Statistical analysis was performed with IBM SPSS Statistics, version 24.0 (IBM, Armonk, NY, USA). Missing data were only identified for nursing staff demographic data (Table 1). Frequency and summation statistics were used to describe the sample, themes and nursing staff responses. Differences in response behaviour between the professions (RN or NA) with regard to themes of worries were explored. Pearson’s chi-squared test or Fisher’s exact test were used to identify group differences relating to cues/concerns, themes of worries, nursing staff responses, and profession. The significance level was set at < 5%, and adjusted residuals (cut-off set at ≤–2 or ≥2) guided analysis of associations between categorical variables . An adjusted residual exceeding ±2 for a given nursing staff response, indicated that the response was more or less likely to occur to a given theme of cues/concern than the other responses.
All steps of the research process and the preparation of this paper were guided by the World Medical Association’s Declaration of Helsinki: Ethical principles for medical research involving human subjects . All data handling was in accordance with Norwegian legislation and institutional policy. The Data Protection Official for Research approved the study (project number: 36017). The Research Council of Norway (PraksisVEL, grant no. 226537) and the University College of Southeast Norway, Faculty of Health and Social Sciences, Drammen funded the project. The funding sources played no part in the research.
The data eligible for analysis in this paper included 638 patient expressed worries (cues/concerns) and 641 subsequent nursing staff responses. Cues/concerns were identified in 74% (144/195) of the audio-recorded home care visits. A mean of 4 patient cues/concerns (SD ±4.2, range 1 to 25) were identified in visits with expressed worries. Worries were most frequently expressed using metaphors, emphasis, profanities, or expressing uncertainties and hope (VR-CoDES, cue b), followed by the use of vague or unspecified words describing the emotion (VR-CoDES, cue a), and clear and unambiguous expressions describing an unpleasant current or recent emotion (VR-CoDES, concern), Table 2. In addition, a small number of worries were emphasizing unpleasant cognitive or physical states (VR-CoDES, cue c), expressions standing out from the narrative (VR-CoDES, cue d), repetition of neutral words/phrases (VR-CoDES, cue e), and non-verbal hints of unpleasant emotions like crying or sighing (VR-CoDES, cue f).

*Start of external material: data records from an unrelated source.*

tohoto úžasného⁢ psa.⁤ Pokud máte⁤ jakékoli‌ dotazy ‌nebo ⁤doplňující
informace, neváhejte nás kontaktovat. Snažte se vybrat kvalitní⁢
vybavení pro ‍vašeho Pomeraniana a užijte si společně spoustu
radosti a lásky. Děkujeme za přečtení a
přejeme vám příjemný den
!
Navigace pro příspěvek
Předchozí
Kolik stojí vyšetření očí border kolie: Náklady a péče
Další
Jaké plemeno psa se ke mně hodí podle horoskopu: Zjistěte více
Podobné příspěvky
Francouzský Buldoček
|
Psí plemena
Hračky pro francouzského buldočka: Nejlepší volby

Content of older persons’ worries
“Ageing and bodily impairment” was the most frequent theme of worries, including 66% (421/638) of all cues/concerns. Of these, 69% (290/421) captured worries about Coping with existential challenges, whereas 31% (131/421) were Expression of pain felt in the moment. Adjusted residuals show that worries about “Ageing and bodily impairment” were more frequently expressed as hints by use of emphasis, profanities, or expressions of uncertainties and hope (cue b) (Table 2).
Only 15% (98/638) of the expressed worries were associated with “Health care-related issues”. Worries addressing “Relationships with others” (9%; 59/638) and “Life narratives and value issues” (9%; 60/638) were least frequently expressed. Only two of the worries related to “Relationships with others” addressed losing self-government. Adjusted residuals showed that worries about “Relationships with others” were more likely expressed using vague or unspecified words for the unpleasant emotion (cue a), and “Life narratives and value issues” were more likely expressed using other type of hints to underlying unpleasant emotion like crying, repetitions or descriptions of unpleasant cognitive or physical states (cue c-g). “Health care-related issues” showed no difference in terms of how the worries were expressed. Table 2 shows who initiated the cues/concerns and how cues/concerns were expressed with regard to theme and VR-CoDES code. Figure 1 provides examples of patient expressions of worries for the themes and sub-themes.
Elicitation of themes
In general, RNs and NAs most often elicited the expressions of worries. This was especially obvious for expressions related to “Life narratives and value issues” (Table 2). For worries about “Ageing and bodily impairment”, the majority of worries related to Coping with existential challenges were elicited by nursing staff, whereas Expression of pain felt in the moment was largely elicited by the patient (61% (177/291) versus 73% (95/130), Chi-square p < 0.001).
Nursing staff responses
Overall, 47% of the responses focused on the emotional component of cues/concerns, followed by responses focusing on content (32%) and responses ignoring or blocking emotional expressions (21%), Table 3. Table 4 provides examples of dyads found in the material, illustrating different type of nursing staff responses used in relation to the main themes. How nursing staff responded was associated with theme of worries (Pearson Chi-Square, p = < 0,001). There was no significant difference in responses between NAs and RNs.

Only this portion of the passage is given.